Modules are currently not able to add to “User data” so modules like, VTTA Tokenizer and VTTA dndbeyond intergretion fail. Because they try to add pictures to a folder. And it doesn’t quite work with the Assets plugin, because it assumes it’s in “Data”.
I have part of the solution already implemented there. If someone tries to access a file that it can’t find, the backend will auto redirect it to the same path in the assets library of the game owner if such an asset exists (so trying to read
worlds/<world>/uploads/avatar.png will redirect to the full asset url instead if that file doesn’t exist in the world directory)
Now I have 2 choices :
- let the files be uploaded to the game data folder and just be served normally. This has the disadvantage of making world exports bigger as they’d contain those thumbnails and avatars, etc… and the files won’t be fetched from your local region servers, making them slower to load
- On upload, auto-upload the file to the assets library instead, and when a module tries to access the file, auto-redirect to the assets library, all transparently. This has the advantage of freeing up the data quota, keeping world exports small and having the assets regionalized, but it adds a cost in trying to read the file from the local folder then getting a “file not found” before having to browse the assets library to find it before redirecting to it.
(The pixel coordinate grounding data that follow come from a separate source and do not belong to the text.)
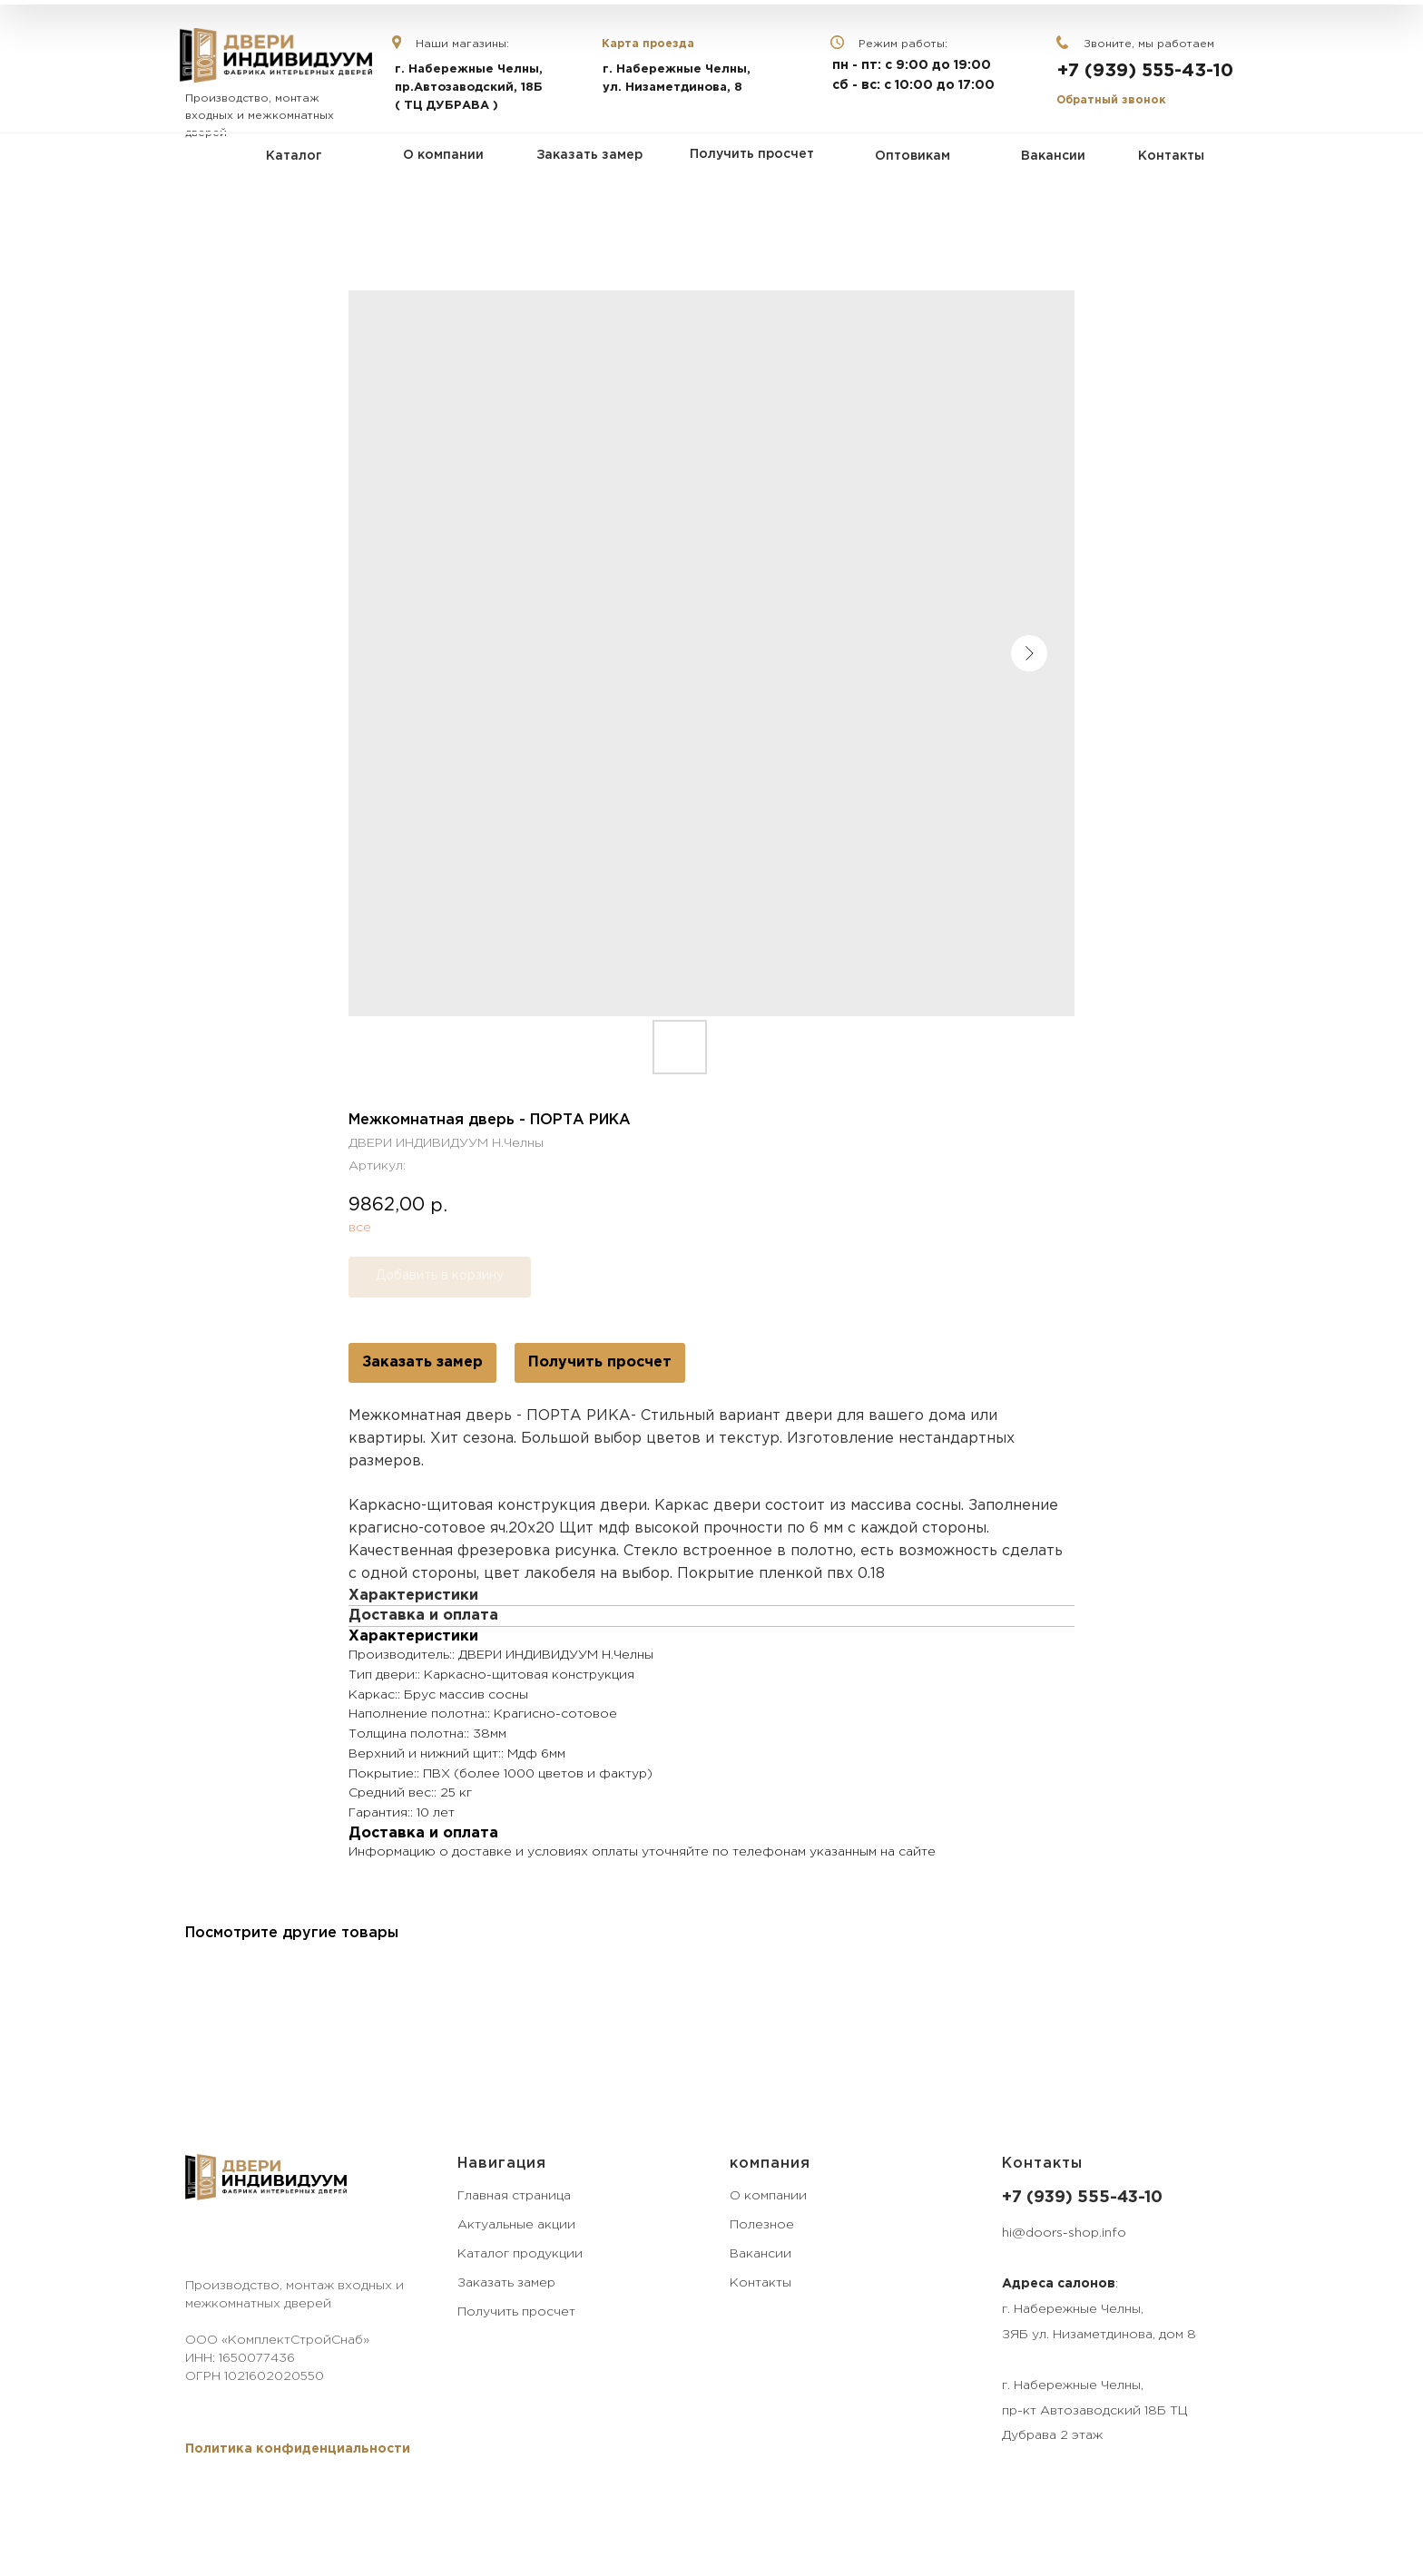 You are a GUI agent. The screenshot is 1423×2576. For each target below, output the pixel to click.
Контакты (760, 2282)
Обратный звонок (1110, 100)
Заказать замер (422, 1362)
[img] (276, 55)
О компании (768, 2195)
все (359, 1227)
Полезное (762, 2224)
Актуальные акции (516, 2224)
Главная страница (514, 2195)
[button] (297, 2449)
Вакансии (760, 2253)
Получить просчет (600, 1362)
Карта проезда (648, 44)
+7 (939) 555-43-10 (1145, 71)
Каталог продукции (520, 2253)
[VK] (196, 2242)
So there’s an added latency in exchange for faster download speed.
Disadvantage of using the upload to auto-upload to the assets library is that it would potentially allow anyone with access to the game to upload stuff to the game owner’s assets library even if they aren’t the owner, which could be used to force fill up a user’s quota by malicious players
I could check for the ‘trusted player’ option but I don’t have access to the mapping from a logged in user to the player inside FVTT. Not until I add advanced user management and even in that case, it won’t be for everyone.
I think I’ll add an option in the game setup page for “Allow invited players to upload to my assets library (for use by modules only)”
I’ll always allow the owner to transparently upload to their assets library when they try to upload to the world data, and auto-resolve it as well, but if a user tries, they need to be logged in, have been invited, and the option to be enabled in the table settings.
So, this hasn’t been an issue anymore since the upload API is used by everyone now, so I think we’re good to closing this now.